Also, if you have historical data from which the detector can learn patterns, you can provide it during this configuration. The data here is expected to be in the same format that you use to perform a backtest. Providing historical data speeds up the ML model training process. If this isn’t available, the continuous detector waits for sufficient data to be available before making inferences.

You can specify additional configurations to help Lookout for Metrics understand the format of the data that you are analyzing. Also, you must specify the IAM role that is used by Lookout for Metrics to access the data source.

At this point, Lookout for Metrics accesses the data source and validates whether it can parse the data. If the parsing is successful, it gives you a “Validation successful” message and takes you to the next screen, where you configure measures, dimensions, and timestamps.

Measures, dimensions and timestamps

Measures define KPIs that you want to track anomalies for. You can add up to five measures per detector. The fields that are used to create KPIs from your source data must be of numeric format. The KPIs can be currently defined by aggregating records within the time interval by doing a SUM or AVERAGE.

In our use case, we add one measure, which does the SUM of the objects seen in the 5-minute interval.

Dimensions give you the ability to slice and dice your data by defining categories or segments. This allows you to track anomalies for a subset of the whole set of data for which a particular measure is applicable.

In our use case, we have only one camera feeding data to the solution. Imagine if we had all the cameras from the city connected. Then we could use the camera ID or other metadata such as locality name as dimensions.

Every record in the dataset must have a timestamp. The following configuration allows you to choose the field that represents the timestamp value and also the format of the timestamp.

The next screen allows you to review all the details you have added and then save and activate the detector.

The detector then begins learning the data streaming into the data source. At this stage, the status of the detector changes to Initializing.

It’s important to note the minimum amount of data that is required before which Lookout for Metrics can start detecting anomalies. For more information about requirements and limits, see Lookout for Metrics quotas.

Fantastic! With minimal configuration, you have created your detector, pointed it at a dataset, and defined the metrics that you want Lookout for Metrics to find anomalies in.

Anomaly visualization

Lookout for Metrics provides a rich UI experience for users who want to use the AWS Management Console to analyze the anomalies being detected. It also provides the capability to query the anomalies via API.

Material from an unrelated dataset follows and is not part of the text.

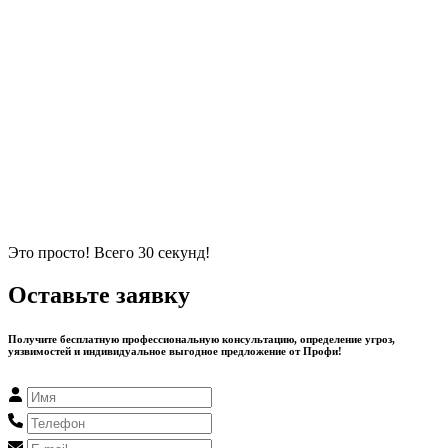
Это просто! Всего 30 секунд!
Оставьте заявку
Получите бесплатную профессиональную консультацию, определение угроз,
уязвимостей и индивидуальное выгодное предложение от Профи!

Let’s look at an example anomaly detected from our traffic data use case.

The following screenshot shows an anomaly detected in the count of cars at the said time and date with a severity score of 100. It also shows the percentage contribution of the dimension towards the anomaly. In this case, 100% contribution comes from the car dimension.

Further down the page, you also get a line graph of the metric, along with the ability to view the metric data across time periods of the previous 30 minutes, 1 hour, 2 hours, 6 hours, or the maximum number of intervals. The anomaly is highlighted in blue on the graph.

As the service detects anomalies, it also allows you to provide human feedback to specify whether the detected anomaly is relevant. In our scenario, because the number of cars suddenly increased to 87 from 1, it was highlighted as an anomaly as compared to previous data, and we confirmed that by choosing Yes.

Alerts

Lookout for Metrics allows you to send alerts using a variety of channels. You can configure the anomaly severity score threshold at which the alerts must be triggered.

In our use case, we configure alerts to be sent to an Amazon Simple Notification Service (Amazon SNS) channel, which in turn sends an SMS.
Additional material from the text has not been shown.